Magic3DSketch: Create Colorful 3D Models From Sketch-Based 3D Modeling Guided by Text and Language-Image Pre-Training

Ying Zang,Yidong Han,Chaotao Ding,Jianqi Zhang,Tianrun Chen
2024-07-27
Abstract:The requirement for 3D content is growing as AR/VR application emerges. At the same time, 3D modelling is only available for skillful experts, because traditional methods like Computer-Aided Design (CAD) are often too labor-intensive and skill-demanding, making it challenging for novice users. Our proposed method, Magic3DSketch, employs a novel technique that encodes sketches to predict a 3D mesh, guided by text descriptions and leveraging external prior knowledge obtained through text and language-image pre-training. The integration of language-image pre-trained neural networks complements the sparse and ambiguous nature of single-view sketch inputs. Our method is also more useful and offers higher degree of controllability compared to existing text-to-3D approaches, according to our user study. Moreover, Magic3DSketch achieves state-of-the-art performance in both synthetic and real dataset with the capability of producing more detailed structures and realistic shapes with the help of text input. Users are also more satisfied with models obtained by Magic3DSketch according to our user study. Additionally, we are also the first, to our knowledge, add color based on text description to the sketch-derived shapes. By combining sketches and text guidance with the help of language-image pretrained models, our Magic3DSketch can allow novice users to create custom 3D models with minimal effort and maximum creative freedom, with the potential to revolutionize future 3D modeling pipelines.
Computer Vision and Pattern Recognition,Multimedia
What problem does this paper attempt to address?

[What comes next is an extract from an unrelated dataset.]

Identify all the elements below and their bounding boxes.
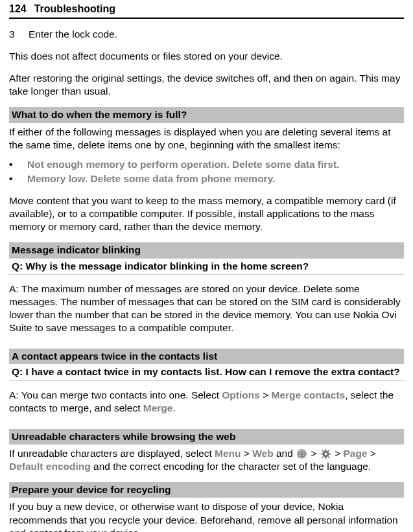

The paper attempts to address the problem of simplifying the 3D modeling process, making it easy for non-professional users to create high-quality 3D models. Specifically: - **Current Problem**: Current 3D modeling methods (such as CAD software) require a high level of professional skill and long learning periods, which pose a significant barrier for novice users. - **Solution**: A new method called Magic3DSketch is proposed, which combines hand-drawn sketches and textual descriptions to generate high-fidelity 3D models. By using language-image pre-trained models (such as CLIP), this method can predict detailed 3D meshes from single-view sketches and also add color information. - **Advantages**: Compared to existing text-based 3D modeling methods, Magic3DSketch offers higher controllability and practicality. Experimental results show that this method achieves state-of-the-art performance on both synthetic and real datasets, and it generates models faster (over 100 frames per second). Additionally, users have higher satisfaction with the 3D models generated by Magic3DSketch. In summary, this paper aims to lower the technical threshold of 3D modeling by combining sketch and text inputs and leveraging the advantages of pre-trained models, enabling more people to easily create complex 3D models.